Uma entrevista aos sábados

Brasil · Energia e Aquecimento global · Gente · 19/04/2008 - 07h09 - 23 Comentários

Criamos uma companhia chamada Aracruz Florestal, de plantio de eucalipto. Porque a primeira idéia era a de exportar tipos, como, aliás, muita gente faz hoje em vários países, inclusive o próprio Brasil. Mas aí se decidiu fazer celulose. Então, foi fundada a Aracruz Celulose, que é o que você conhece hoje. Durante esse período em que eu estava na Vale do Rio Doce, nós começamos a fazer parques florestais. Mais tarde, ainda no tempo em que estava na Vale do Rio Doce, compramos a floresta de Linhares, que era uma floresta nativa, na época em que o estado do Espírito Santo estava sendo devastado. Nós compramos aquilo para preservar. A desculpa para a diretoria da Vale aceitar a aquisição foi a que se tratava de uma fazenda de dormentes. Era a única maneira de aceitarem um investimento como aquele em uma época na qual todos estavam queimando floresta para fazer pasto. Aliás, como até hoje fazem na Amazônia. Isso em 1954, 55, 56, por aí.
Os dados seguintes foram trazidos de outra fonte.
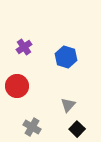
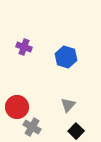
purple cross: rotated 35 degrees counterclockwise
red circle: moved 21 px down
black square: moved 1 px left, 2 px down
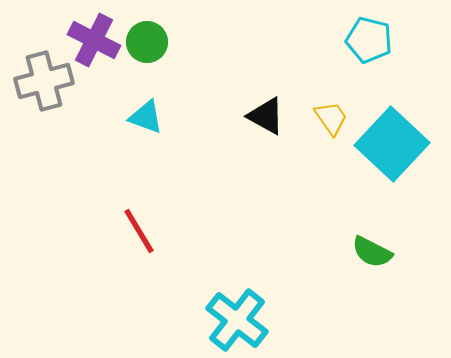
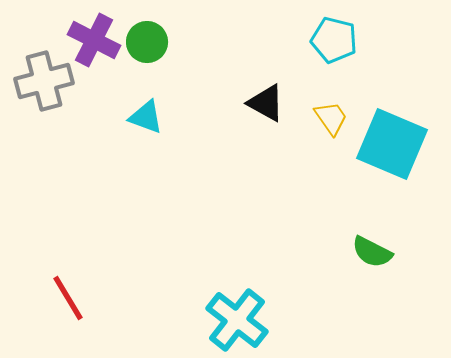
cyan pentagon: moved 35 px left
black triangle: moved 13 px up
cyan square: rotated 20 degrees counterclockwise
red line: moved 71 px left, 67 px down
A reserva foi comprada, não se tirou nenhum pau para fazer dormentes. Foram criadas lá pesquisas, além de um herbário para estudar as madeiras locais. Infelizmente muita pesquisa só atingiu o problema do uso mercante da madeira e não para usos da farmacologia, indústrias químicas e outras utilidades.

Em 1991, o sr. Stephan Schmidheiny [fundador da Avina] foi convidado pelo presidente da Conferência do Rio, sr. Maurice Strong, para fazer a Rio-92. Ele então veio para o Brasil, visitou a Aracruz, que também trabalhava com esta linha e já tinha essa preocupação de juntar floresta nativa com espécies exóticas. Isso porque a floresta nativa abriga animais e plantas, e a interação entre fauna e flora é extremamente importante. Curiosamente, a introdução de sementes exóticas pode prejudicar alguns setores, mas também pode beneficiar muitos outros. Você não vai plantar eucalipto em uma nascente. Em compensação há plantas exóticas cujo período de dormência no inverno lá fora corresponde ao período de seca aqui, portanto ela não suga água no período da seca. Então beneficia a nascente. Durante a visita, o sr. Schmidheiny foi à Aracruz e a Carajás. Ele notou que estávamos trabalhando bem, isso está no livro ‘Sustentabilidade’. Ele diz lá que nós já praticávamos essa combinação dos lados ambiental, econômico e social simultaneamente. (lê trecho do livro) ‘Eliezer Batista, na época diretor da Rio Doce Internacional, defendia o desenvolvimento sustentável antes da conferência do Rio e permanece como um de seus defensores desde então’. E viu isso realizado lá em Carajás. Aí ele teorizou toda a noção do desenvolvimento sustentável, que não é nada mais do que isso. Foi daí que saiu a Conferência da Rio-92, mas pouca gente sabe que se originou dessa maneira.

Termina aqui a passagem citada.